Artificial Neural Networks (ANNs) are based around the backpropagation algorithm. The backpropagation algorithm allows you to perform gradient descent on a network of neurons. When we feed training data through an ANNs, we use the backpropagation algorithm to tell us how the weights should change.
ANNs are good at inference problems. Biological Neural Networks (BNNs) are good at inference too. ANNs are built out of neurons. BNNs are built out of neurons too. It makes intuitive sense that ANNs and BNNs might be running similar algorithms.
There is just one problem: BNNs are physically incapable of running the backpropagation algorithm.
We do not know quite enough about biology to say it is impossible for BNNs to run the backpropagation algorithm. However, "a consensus has emerged that the brain cannot directly implement backprop, since to do so would require biologically implausible connection rules"[1].
The backpropagation algorithm has three steps.
- Flow information forward through a network to compute a prediction.
- Compute an error by comparing the prediction to a target value.
- Flow the error backward through the network to update the weights.
The backpropagation algorithm requires information to flow forward and backward along the network. But biological neurons are one-directional. An action potential goes from the cell body down the axon to the axon terminals to another cell's dendrites. An axon potential never travels backward from a cell's terminals to its body.
Hebbian theory
Predictive coding is the idea that BNNs generate a mental model of their environment and then transmit only the information that deviates from this model. Predictive coding considers error and surprise to be the same thing. Hebbian theory is specific mathematical formulation of predictive coding.
Predictive coding is biologically plausible. It operates locally. There are no separate prediction and training phases which must be synchronized. Most importantly, it lets you train a neural network without sending axon potentials backwards.
Predictive coding is easier to implement in hardware. It is locally-defined; it parallelizes better than backpropagation; it continues to function when you cut its substrate in half. (Corpus callosotomy is used to treat epilepsy.) Digital computers break when you cut them in half. Predictive coding is something evolution could plausibly invent.
Unification
The paper Predictive Coding Approximates Backprop Along Arbitrary Computation Graphs[1:1] "demonstrate[s] that predictive coding converges asymptotically (and in practice rapidly) to exact backprop gradients on arbitrary computation graphs using only local learning rules." The authors have unified predictive coding and backpropagation into a single theory of neural networks. Predictive coding and backpropagation are separate hardware implementations of what is ultimately the same algorithm.
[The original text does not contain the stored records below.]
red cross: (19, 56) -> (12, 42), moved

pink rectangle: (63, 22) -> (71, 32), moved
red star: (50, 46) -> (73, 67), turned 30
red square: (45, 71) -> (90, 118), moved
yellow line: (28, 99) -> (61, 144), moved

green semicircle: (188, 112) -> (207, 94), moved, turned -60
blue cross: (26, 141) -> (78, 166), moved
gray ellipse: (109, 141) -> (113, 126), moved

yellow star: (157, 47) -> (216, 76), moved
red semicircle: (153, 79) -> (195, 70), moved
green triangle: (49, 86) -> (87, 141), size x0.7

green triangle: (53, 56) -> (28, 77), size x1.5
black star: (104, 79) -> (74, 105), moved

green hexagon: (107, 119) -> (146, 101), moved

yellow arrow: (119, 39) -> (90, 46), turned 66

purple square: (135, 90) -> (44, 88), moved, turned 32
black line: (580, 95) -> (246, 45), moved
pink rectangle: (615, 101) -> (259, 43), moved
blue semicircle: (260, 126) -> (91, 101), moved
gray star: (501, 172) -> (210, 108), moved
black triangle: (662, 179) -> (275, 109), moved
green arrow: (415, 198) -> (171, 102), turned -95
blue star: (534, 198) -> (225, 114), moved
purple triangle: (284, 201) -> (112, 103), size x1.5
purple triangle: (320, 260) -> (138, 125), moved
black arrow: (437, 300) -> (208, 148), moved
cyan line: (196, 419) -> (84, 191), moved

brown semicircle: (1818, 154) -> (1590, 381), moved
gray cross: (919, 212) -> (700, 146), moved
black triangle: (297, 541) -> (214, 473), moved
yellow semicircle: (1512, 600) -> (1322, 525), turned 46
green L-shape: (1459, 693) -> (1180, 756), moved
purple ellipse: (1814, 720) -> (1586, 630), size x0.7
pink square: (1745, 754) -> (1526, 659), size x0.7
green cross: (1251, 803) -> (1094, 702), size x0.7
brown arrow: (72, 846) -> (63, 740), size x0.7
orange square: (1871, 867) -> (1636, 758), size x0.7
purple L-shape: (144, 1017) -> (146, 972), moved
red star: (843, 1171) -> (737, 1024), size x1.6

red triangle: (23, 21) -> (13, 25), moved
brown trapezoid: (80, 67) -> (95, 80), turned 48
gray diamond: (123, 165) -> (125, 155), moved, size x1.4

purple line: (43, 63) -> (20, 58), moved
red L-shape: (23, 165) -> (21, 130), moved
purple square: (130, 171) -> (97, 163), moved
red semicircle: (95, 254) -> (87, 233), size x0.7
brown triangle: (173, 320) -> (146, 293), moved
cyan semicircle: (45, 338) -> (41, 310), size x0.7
There are two big implications of this.
- This paper permanently fuses artificial intelligence and neuroscience into a single mathematical field.
- This paper opens up possibilities for neuromorphic computing hardware.
Source is available on arxiv. ↩︎ ↩︎
I guess I was thinking: Brains use predictive coding, and predictive coding is basically backprop, so brains can't be using something dramatically better than backprop. You are objecting to the "brains use predictive coding" step? Or are you objecting that only one particular version of predictive coding is basically backprop?
Are you referring to Solomonoff Induction and the like? I think the "brains use more data-efficient algorithms" is an obvious hypothesis but not an obvious conclusion--there are several competing hypotheses, outlined above. (And I think the evidence against it is mounting, this being one of the key pieces.)
In terms of bits/pixels/etc., humans see plenty of data in their lifetime, a bit more than the scaling laws would predict IIRC. But the scaling laws (as interpreted by Ajeya, Rohin, etc.) are about the amount of subjective time the model needs to run before you can evaluate the result. If we assume for humans it's something like 1 second on average (because our brains are evaluating-and-updating weights etc. on about that timescale) then we have a mere 10^9 data points, which is something like 4 OOMs less than the scaling laws would predict. If instead we think it's longer, then the gap in data-efficiency grows.
Some issues though. One, the scaling laws might not be the same for all architectures. Maybe if your context window is bigger, or your use recurrency, or whatever, the laws are different. Too early to tell, at least for me (maybe others have more confident opinions, I'd love to hear them!) Two, some data is higher-quality than other data, and plausibly human data is higher-quality than the stuff GPT-3 was fed--e.g. humans deliberately seek out data that teaches them stuff they want to know, instead of just dully staring at a firehose of random stuff. Three, it's not clear how to apply this to humans anyway. Maybe our neurons are updating a hundred times a second or something.
I'd be pretty surprised if a human-brain-sized Transformer was able to get as good as a human at most important human tasks simply by seeing a firehose of 10^9 images or context windows of internet data. But I'd also be pretty surprised (10%) if the scaling laws turn out to be so universal that we can't get around them; if it turns out that transformative tasks really do require a NN at least the size of a human brain trained for at least 10^14 steps or so where each step involves running the NN for at least a subjective week. (Subjective second, I'd find more plausible. Or subjective week (or longer) but with fewer than 10^14 steps.)